### RECORDS FOR THIS TASK
++++

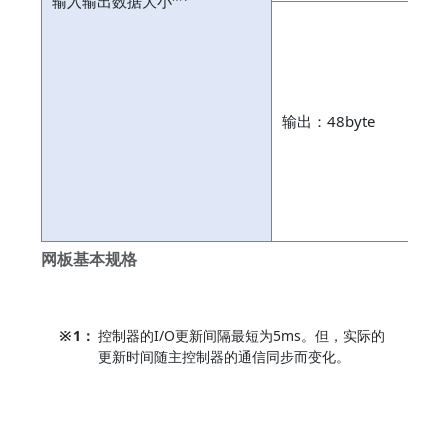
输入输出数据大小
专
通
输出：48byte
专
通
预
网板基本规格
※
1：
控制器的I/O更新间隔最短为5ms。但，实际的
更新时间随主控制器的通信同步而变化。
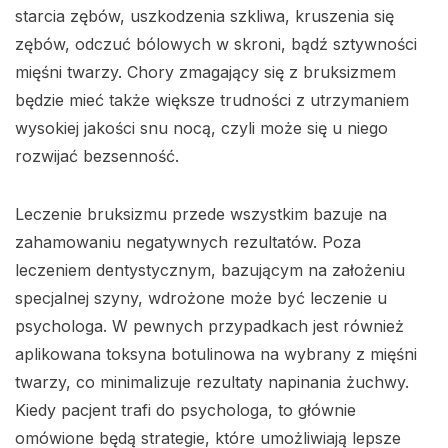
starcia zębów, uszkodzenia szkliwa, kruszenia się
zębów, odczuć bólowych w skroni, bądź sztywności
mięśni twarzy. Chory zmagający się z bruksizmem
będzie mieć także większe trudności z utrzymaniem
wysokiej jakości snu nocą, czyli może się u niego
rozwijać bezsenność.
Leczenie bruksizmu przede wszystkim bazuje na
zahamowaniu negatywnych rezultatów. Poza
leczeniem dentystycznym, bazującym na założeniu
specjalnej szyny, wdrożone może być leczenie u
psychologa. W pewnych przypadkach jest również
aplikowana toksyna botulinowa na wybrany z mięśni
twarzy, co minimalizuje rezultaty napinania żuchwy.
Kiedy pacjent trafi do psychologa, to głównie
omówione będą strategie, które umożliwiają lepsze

++++

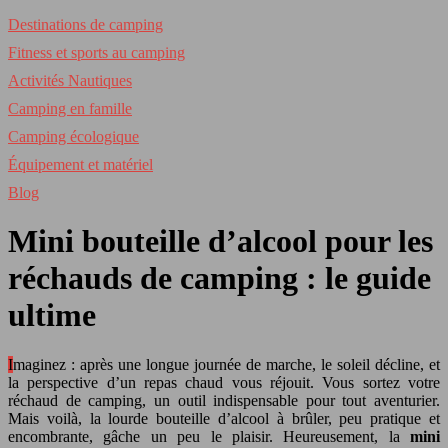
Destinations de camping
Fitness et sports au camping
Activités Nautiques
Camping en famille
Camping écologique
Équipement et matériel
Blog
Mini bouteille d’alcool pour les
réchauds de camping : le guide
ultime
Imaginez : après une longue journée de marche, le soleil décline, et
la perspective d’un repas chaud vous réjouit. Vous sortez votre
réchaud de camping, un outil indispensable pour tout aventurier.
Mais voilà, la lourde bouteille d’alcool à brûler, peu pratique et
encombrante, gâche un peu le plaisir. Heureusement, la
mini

++++

What is needed is an exact copy of the lines above, from the one containing "będzie mieć także" through the one containing "omówione będą strategie, które", with nothing added.

będzie mieć także większe trudności z utrzymaniem
wysokiej jakości snu nocą, czyli może się u niego
rozwijać bezsenność.
Leczenie bruksizmu przede wszystkim bazuje na
zahamowaniu negatywnych rezultatów. Poza
leczeniem dentystycznym, bazującym na założeniu
specjalnej szyny, wdrożone może być leczenie u
psychologa. W pewnych przypadkach jest również
aplikowana toksyna botulinowa na wybrany z mięśni
twarzy, co minimalizuje rezultaty napinania żuchwy.
Kiedy pacjent trafi do psychologa, to głównie
omówione będą strategie, które umożliwiają lepsze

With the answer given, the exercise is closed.